İnşaat Mühendisleri Odası (İMO) Antalya Şubesi tarafından düzenlenen organizasyonda şantiye şeflerinin, yapı denetim firmalarında görev yapan mühendislerin ve özel sektörde ücretli çalışan inşaat mühendislerinin katılımıyla gerçekleşen toplantıda; çalışma şartları, güncel maaş durumu, özlük hakları ve bu sorunlara yönelik çözüm önerileri hakkında konuşuldu.
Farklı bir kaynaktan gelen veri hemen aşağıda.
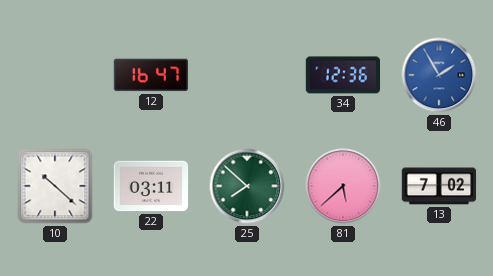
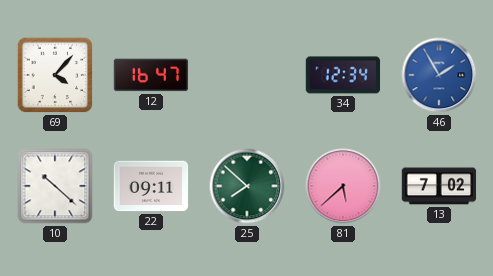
69: none -> 4:07
34: 12:36 -> 12:34
22: 03:11 -> 09:11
Şube Başkanı Soner Akdoğan, şubenin faaliyetlerinden ve temsilciliklerinden bahsederek, “Bizler inşaat mühendisleri olarak sahadayız, şantiyedeyiz, proje ofislerindeyiz. Medeniyetin ayak bastığı her yerde bizler varız. İnşaat mühendisleri olarak bizler çeşitli komisyonlarda çeşitli faaliyetlerde bulunuyoruz. Şubeye bağlı Isparta’da Burdur’da Alanya’da, Manavgat’ta, Finike ve Serik’te olmak üzere 6 temsilciliğimiz var” diye konuştu. Sektörde nitelikten çok niceliğe önem verildiğini ifade eden Başkan Akdoğan, “Bizim buradaki gücümüzü, dayanışmamızı insanlara göstermemiz gerekiyor. Burada bizim vereceğimiz mücadelenin önemi çok büyük. Ancak o zaman bizler dikkate alınırız ve ancak o zaman bizler sorunlarımızın çözümünde aşama kaydedebiliriz” diye konuştu.
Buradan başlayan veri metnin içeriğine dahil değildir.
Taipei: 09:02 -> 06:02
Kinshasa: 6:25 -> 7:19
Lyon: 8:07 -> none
Yapı Denetim Komisyon Başkanı Neslihan Başar ise inşaat mühendisleri olarak uzun zamandır sahalarda olduklarını yalnızlık hissinin ortak sorunları olduğunu vurguladı. Başar, “Hepiniz gibi ben de biliyorum ki yapı denetim işi, dışarıdan göründüğü kadar basit ya da sadece evrak işi değil. Bu işin bir tarafı mühendislikse, diğer tarafı ciddi bir sorumluluk, cesaret ve çoğu zaman yalnız verilen kararlar ama işte bu yalnızlık hissi de bizim ortak sorunumuz. Sahaya çıkıyoruz, projeyi inceliyoruz, eksikleri söylüyoruz ama kimi zaman yüklenici tarafından baskı görüyoruz, kimi zaman mal sahibiyle karşı karşıya geliyoruz. Teknik doğrularla, ticari beklentiler arasında sıkışıp kalıyoruz ve ne yazık ki her zaman sistem de bizim yanımızda olmuyor. İlgisiz şantiye şefleri, eksik bilgiyle hareket eden uygulayıcılar, zaman baskısı, hatta zaman zaman etik dışı teklifler. Bunlarla hepimiz karşılaştık, karşılaşıyoruz ama şunu unutmamalıyız: Biz birlikte olursak güçlü oluruz” dedi.
Başar, denetim mekanizmasının mühendisiyle, teknikeriyle, kontrol elemanıyla, büro çalışanıyla bir bütün olduğunu belirterek, “Herkesin omuz omuza vermesi şart. Çünkü yapı denetim sadece kağıt üstünde yapılan bir kontrol değil; bir yaşam güvenliği sistemidir. Eğer birbirimize destek olmazsak, yanlışın karşısında tek başına kalırız. Ama omuz omuza verirsek, kimse bizi görmezden gelemez. Bugün burada bir araya gelmemizin en büyük anlamı da bu bence birlikte hareket etmek. Bilgiyi paylaşmak, yaşadığımız sıkıntıları konuşmak, çözüme birlikte kafa yormak. Ben bu toplantının, sadece bir buluşma değil; bir dayanışma adımı olmasını istiyorum. Artık daha çok konuşmalı, birbirimizin yanında daha çok durmalıyız. Sorunlarımızı raporlamaktan öteye taşıyıp, mesleki birliğimizi güçlendirmeliyiz. Biz çok önemli bir iş yapıyoruz. Depreme dayanıklı yapılar, sağlıklı şehirler, güvenli yaşam alanları. Bunların teminatı biziz ve bu ağır sorumluluğu ancak birlikte taşıyabiliriz” ifadelerini kullandı.